We had an management day-long meeting today. For the past year, when the management team grew larger than 5 people, the meetings had started to evolve into a gigantic 1-2 day status meeting. Kind of how Brad Feld talks about board meetings here. Everyone throwing out information with no real structure and no decisions made at the end. They did help all management know what everyone else’s teams were doing, but they took way longer than they needed to and was not a good use of everyone’s time. That many smart people in a room should have a better output than everyone is just more informed.
Today, Symplified’s CEO, started the day with something like “we need to make a plan about how to approach the enterprise market and the mid-market”. So far, so good.
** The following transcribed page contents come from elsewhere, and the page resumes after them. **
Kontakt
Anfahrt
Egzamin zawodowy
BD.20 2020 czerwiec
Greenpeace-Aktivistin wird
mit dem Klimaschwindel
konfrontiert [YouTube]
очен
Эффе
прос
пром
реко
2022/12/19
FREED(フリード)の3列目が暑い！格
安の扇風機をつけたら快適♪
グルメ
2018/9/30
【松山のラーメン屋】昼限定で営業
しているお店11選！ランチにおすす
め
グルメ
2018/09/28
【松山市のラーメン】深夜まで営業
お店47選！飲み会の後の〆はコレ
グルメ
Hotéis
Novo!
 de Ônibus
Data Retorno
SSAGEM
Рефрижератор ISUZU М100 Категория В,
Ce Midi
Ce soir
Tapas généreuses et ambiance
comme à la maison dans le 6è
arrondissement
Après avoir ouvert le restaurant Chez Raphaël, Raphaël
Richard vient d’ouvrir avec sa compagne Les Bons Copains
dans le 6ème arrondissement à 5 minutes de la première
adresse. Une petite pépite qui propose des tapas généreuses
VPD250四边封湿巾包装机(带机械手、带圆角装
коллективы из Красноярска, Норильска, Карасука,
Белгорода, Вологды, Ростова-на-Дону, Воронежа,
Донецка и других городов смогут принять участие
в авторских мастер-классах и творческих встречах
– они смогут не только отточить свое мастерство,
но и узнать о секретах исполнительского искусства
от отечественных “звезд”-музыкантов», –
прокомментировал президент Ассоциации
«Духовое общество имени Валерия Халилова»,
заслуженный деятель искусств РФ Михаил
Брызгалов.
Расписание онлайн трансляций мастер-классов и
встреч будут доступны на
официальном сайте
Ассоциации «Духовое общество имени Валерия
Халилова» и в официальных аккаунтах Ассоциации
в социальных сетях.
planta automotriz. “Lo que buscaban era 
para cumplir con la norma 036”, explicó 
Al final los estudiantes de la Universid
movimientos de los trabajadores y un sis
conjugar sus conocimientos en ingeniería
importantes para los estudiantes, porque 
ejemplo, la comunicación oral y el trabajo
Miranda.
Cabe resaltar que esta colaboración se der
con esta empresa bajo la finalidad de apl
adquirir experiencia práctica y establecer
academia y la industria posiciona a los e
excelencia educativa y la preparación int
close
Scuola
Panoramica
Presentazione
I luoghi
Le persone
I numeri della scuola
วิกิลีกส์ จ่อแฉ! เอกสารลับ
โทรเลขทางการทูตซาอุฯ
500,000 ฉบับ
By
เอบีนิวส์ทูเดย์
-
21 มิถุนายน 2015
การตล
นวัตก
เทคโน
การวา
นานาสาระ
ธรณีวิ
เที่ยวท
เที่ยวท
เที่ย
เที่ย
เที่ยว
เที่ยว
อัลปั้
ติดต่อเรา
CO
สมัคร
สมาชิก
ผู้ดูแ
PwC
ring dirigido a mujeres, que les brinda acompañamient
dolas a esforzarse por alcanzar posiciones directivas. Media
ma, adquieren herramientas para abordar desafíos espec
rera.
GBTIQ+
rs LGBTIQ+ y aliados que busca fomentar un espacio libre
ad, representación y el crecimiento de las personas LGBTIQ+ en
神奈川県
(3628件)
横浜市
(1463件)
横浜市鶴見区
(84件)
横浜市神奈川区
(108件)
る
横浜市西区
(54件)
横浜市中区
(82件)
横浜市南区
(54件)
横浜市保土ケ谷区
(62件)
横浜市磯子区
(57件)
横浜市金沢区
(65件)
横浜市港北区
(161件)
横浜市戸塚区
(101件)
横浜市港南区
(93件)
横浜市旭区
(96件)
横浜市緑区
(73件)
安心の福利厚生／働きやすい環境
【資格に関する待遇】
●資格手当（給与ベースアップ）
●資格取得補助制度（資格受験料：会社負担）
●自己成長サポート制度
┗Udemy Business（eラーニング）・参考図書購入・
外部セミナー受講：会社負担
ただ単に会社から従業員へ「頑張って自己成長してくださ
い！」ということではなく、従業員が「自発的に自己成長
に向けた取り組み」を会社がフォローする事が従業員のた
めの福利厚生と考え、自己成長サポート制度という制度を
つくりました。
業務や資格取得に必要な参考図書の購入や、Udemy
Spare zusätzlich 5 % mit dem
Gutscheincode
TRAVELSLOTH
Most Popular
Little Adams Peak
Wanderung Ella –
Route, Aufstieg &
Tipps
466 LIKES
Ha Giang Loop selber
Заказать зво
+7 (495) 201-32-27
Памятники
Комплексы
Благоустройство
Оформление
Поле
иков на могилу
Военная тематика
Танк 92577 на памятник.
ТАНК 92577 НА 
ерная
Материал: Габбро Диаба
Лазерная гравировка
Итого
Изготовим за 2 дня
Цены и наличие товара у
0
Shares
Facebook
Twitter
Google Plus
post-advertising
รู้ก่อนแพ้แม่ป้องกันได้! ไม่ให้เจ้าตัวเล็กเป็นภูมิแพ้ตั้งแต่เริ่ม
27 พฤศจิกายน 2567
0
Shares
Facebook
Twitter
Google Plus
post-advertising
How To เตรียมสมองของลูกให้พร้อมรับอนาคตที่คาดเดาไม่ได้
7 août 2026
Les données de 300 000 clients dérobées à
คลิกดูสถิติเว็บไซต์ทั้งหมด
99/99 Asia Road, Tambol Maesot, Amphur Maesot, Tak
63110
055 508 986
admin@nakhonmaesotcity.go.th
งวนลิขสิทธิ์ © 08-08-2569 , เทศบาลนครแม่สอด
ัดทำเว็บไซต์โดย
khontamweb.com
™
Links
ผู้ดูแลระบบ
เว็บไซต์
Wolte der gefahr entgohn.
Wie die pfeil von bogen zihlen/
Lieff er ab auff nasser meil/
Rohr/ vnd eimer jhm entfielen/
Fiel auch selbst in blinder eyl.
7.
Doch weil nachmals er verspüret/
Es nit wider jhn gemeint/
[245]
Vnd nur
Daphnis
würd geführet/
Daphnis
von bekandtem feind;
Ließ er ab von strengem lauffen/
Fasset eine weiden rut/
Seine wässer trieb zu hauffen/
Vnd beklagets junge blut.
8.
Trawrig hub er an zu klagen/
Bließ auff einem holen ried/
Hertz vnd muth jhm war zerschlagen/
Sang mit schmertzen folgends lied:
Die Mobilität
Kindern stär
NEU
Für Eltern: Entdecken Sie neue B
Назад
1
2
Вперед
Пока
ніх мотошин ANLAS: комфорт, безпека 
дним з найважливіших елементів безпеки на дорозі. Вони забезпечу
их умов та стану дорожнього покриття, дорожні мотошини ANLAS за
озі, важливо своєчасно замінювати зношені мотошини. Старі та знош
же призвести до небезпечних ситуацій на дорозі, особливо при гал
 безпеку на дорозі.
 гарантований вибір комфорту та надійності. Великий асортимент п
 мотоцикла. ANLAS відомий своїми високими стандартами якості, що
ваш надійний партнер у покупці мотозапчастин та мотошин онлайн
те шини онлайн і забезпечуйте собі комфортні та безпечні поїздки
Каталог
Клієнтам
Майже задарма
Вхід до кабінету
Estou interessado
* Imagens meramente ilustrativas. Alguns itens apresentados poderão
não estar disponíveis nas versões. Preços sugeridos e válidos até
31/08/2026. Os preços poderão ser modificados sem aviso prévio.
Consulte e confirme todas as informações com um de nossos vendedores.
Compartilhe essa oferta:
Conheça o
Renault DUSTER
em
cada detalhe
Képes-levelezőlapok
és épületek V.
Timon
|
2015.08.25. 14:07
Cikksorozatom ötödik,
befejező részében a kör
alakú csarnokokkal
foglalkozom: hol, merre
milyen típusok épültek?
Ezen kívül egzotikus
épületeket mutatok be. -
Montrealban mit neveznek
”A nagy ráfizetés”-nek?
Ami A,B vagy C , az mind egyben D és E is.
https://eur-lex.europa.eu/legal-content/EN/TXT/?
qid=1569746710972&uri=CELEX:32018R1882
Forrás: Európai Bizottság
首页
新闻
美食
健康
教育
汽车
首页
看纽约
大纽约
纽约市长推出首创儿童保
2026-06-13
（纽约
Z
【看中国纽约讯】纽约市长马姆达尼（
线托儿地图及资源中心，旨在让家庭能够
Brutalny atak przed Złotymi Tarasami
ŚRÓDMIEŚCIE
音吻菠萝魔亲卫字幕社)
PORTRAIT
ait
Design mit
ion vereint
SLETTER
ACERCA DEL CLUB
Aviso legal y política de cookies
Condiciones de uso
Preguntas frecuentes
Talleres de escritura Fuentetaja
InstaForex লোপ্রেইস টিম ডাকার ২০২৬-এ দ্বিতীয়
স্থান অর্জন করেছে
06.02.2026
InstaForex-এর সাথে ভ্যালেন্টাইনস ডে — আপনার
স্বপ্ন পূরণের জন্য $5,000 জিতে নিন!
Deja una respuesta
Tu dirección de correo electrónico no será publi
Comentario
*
We then started talking about the enterprise market. He started off by leading a discussion on what defines an enterprise customer, what our strengths are in that area, and what our gaps our in that area. It was a good discussion for the most part, but it had a few longer tangents than needed and I saw first-hand how difficult it is to keep 10 people on task without any direction on what is going on.
After 1.5 hours of the meeting, at a pause in the discussion, I said, “it would really help if we had an agenda for the day. I know you want a strategy for the enterprise and mid-market, but how are you going to get to any decisions? We’ve been talking about the enterprise definition, strengths, and gaps. What do you want to cover next? And then I assume we will do it all again for the mid-market, is that right? It would be helpful if we all knew the agenda, when there would be breaks, etc…” Then some smart-asses in the room said “I can see who runs our implementation projects” and “no, Josh just has to go to the bathroom”. I say smart-ass in the most appreciative way – it created some good laughter.
So, a break was called. I went up to him, and we laid out an agenda for the day and put it on the white board. We would talk about definition, strengths, and gaps, for the enterprise, then make some decisions and have some take-aways. We would frame the discussion around the concept of “People, Process, Product, Plan”. We would then do that with the mid-market. There were a few particular items that we wanted to make sure were covered, and we noted those on the whiteboard as well. When everyone came back from break, the agenda was laid out, as well as the important items that needed to be covered, we asked for other important items to cover, and then we continued with the agenda.
The meeting went very well and we ended the day with clear decisions and action items. This was noted by other executives as well. The CEO and I also agreed that next management meeting I would set some time with the two of us a week before the meeting to lay out the agenda and get in everyone’s hands so we all had time to think about what’s to come and prepare ourselves with information for the topics at hand and decisions to be made.